Clinical trials are the gold standard for inferring the causal effects of treatments or interventions. This thesis is concerned with the development of methodologies for two problems in modern clinical trials. First is analyzing binary repeated measures in clinical trials using models that reflect the complicated autocorrelation patterns in the data, so as to obtain high power when inferring treatment effects. Second is simulating realistic outcomes and subject nonadherence mechanisms in Phase III pharmaceutical clinical trials under the Tripartite Framework.

Bayesian Models for Binary Repeated Data: The Bayesian General Logistic Autoregressive Model and the Polya-Gamma Logistic Autoregressive Model

Autoregressive processes in generalized linear mixed effects regression models are convenient for the analysis of clinical trials that have a moderate to large number of binary repeated measurements, collected across a fixed set of structured time points, for each subject. However, much of the existing literature and methods for autoregressive processes on repeated binary measurements permit only one order and only one autoregressive process in the model. This limits the flexibility of the resulting generalized linear mixed effects regression model to fully capture the dynamics in the data, which can result in decreased power for testing treatment effects. Nested autoregressive structures enable more holistic modeling of clinical trials that can lead to increased power for testing effects.

We introduce the Bayesian General Logistic Autoregressive Model (BGLAM) for the analysis of repeated binary measures in clinical trials. The BGLAM extends previous Bayesian models for binary repeated measures by accommodating flexible and nested autoregressive processes with non-informative priors. We describe methods for selecting the order of the autoregressive process in the BGLAM based on the Deviance Information Criterion (DIC) and marginal log-likelihood, and develop an importance sampling-weighted posterior predictive p-value to test for treatment effects in BGLAM. The frequentist properties of BGLAM compared to existing likelihood- and non-likelihood-based statistical models are evaluated by means of extensive simulation studies involving different data generation mechanisms.

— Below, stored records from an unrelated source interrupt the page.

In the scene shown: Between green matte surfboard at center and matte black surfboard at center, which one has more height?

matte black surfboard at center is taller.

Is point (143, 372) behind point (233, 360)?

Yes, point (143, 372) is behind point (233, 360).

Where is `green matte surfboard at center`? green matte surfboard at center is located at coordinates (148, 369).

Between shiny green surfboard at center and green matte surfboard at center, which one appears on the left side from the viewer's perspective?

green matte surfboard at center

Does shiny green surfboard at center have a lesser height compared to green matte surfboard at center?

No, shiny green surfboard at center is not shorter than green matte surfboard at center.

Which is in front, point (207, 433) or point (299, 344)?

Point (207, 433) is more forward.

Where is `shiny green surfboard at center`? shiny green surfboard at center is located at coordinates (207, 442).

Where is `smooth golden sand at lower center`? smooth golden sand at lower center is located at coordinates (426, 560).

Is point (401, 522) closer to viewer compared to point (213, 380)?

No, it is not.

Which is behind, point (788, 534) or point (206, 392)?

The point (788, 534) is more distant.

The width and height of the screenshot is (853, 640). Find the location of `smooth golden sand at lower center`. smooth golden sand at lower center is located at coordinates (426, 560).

Two features of BGLAM that can limit its application in practice is the computational effort involved in executing it and the inability to integrate added heterogeneity across time in its autoregressive processes. We develop the Polya-Gamma Logistic Autoregressive Model (PGLAM) for addressing these limiting features of the BGLAM. This new model enables the integration of additional layers of variability through random effects and heterogeneity across time in nested autoregressive processes. Furthermore, PGLAM is computationally more efficient than BGLAM because it eliminates the need to use the complex types of samplers for truncated latent variables that is involved in the Markov Chain Monte Carlo algorithm for BGLAM.

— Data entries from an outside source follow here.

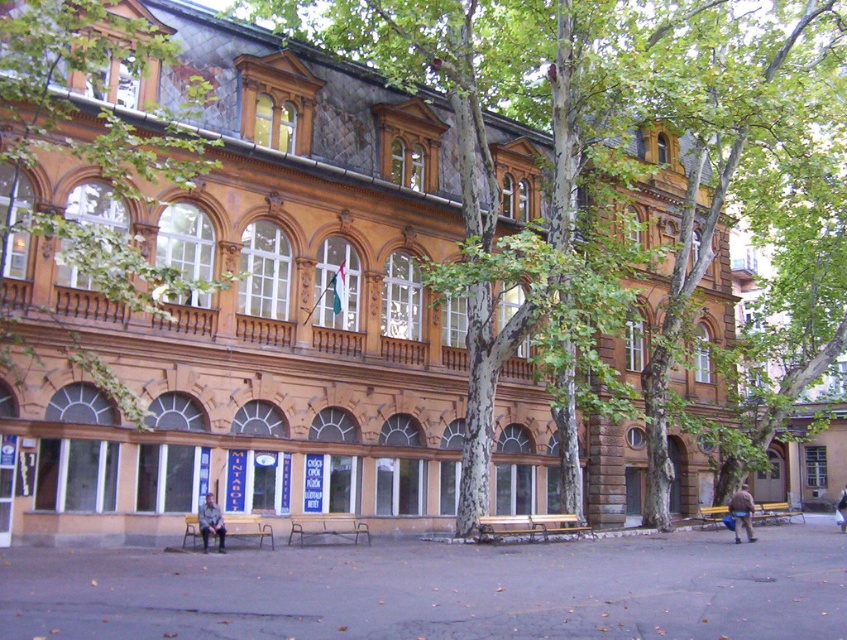 Question: Which of the following is the farthest from the observer?

Choices:
 (A) metallic silver bench at center
 (B) brown fuzzy coat at lower right

Answer: (B)

Question: In this image, where is green textured tree at center located relative to white cotton shirt at center?

Choices:
 (A) left
 (B) right

Answer: (A)

Question: Is green leafy tree at center to the right of wooden park bench at lower left from the viewer's perspective?

Choices:
 (A) no
 (B) yes

Answer: (A)

Question: Which point appears closest to the camera in this image?

Choices:
 (A) (746, 497)
 (B) (242, 531)

Answer: (B)

Question: Can you confirm if green textured tree at center is wider than white cotton shirt at center?

Choices:
 (A) yes
 (B) no

Answer: (A)

Question: Which point appears farthest from the camera in this image?

Choices:
 (A) (573, 518)
 (B) (800, 515)
 (C) (491, 339)
 (D) (839, 504)

Answer: (B)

Data Generating Model for Phase III Clinical Trials With Intercurrent Events

Although clinical trials are designed with strict controls, inevitably complications will arise during the course of the trials. One significant type of complication is missing subject outcomes due to subject drop-out or nonadherence during the trial, which are referred to in general as intercurrent events. This complication can arise from, among other causes, adverse reactions, lack of efficacy of the assigned treatment, administrative reasons, and excess efficacy from the assigned treatment. Intercurrent events typically confound causal inferences on the effects of the treatments under investigation because the missingness that occurs as a result corresponds to a Missing Not at Random missing data mechanism, the pharmaceutical industry is increasingly focused on developing methods for obtaining valid causal inferences on the receipt of treatment in clinical trials with intercurrent events. However, it is extremely difficult to compare the frequentist properties and performance of these competing methods, as real-life clinical trial data cannot be easily accessed or shared, and as the different methods consider distinct assumptions for the underlying data generating mechanism in the clinical trial. We develop a novel simulation model for clinical trials with intercurrent events. Our simulator operates under the Rubin Causal Model. We implement the simulator by means of an R Shiny application. This app enables users to control patient compliance through different sources of discontinuity with varying functional trends, and understand the frequentist properties of treatment effect estimators obtained by different models for various estimands.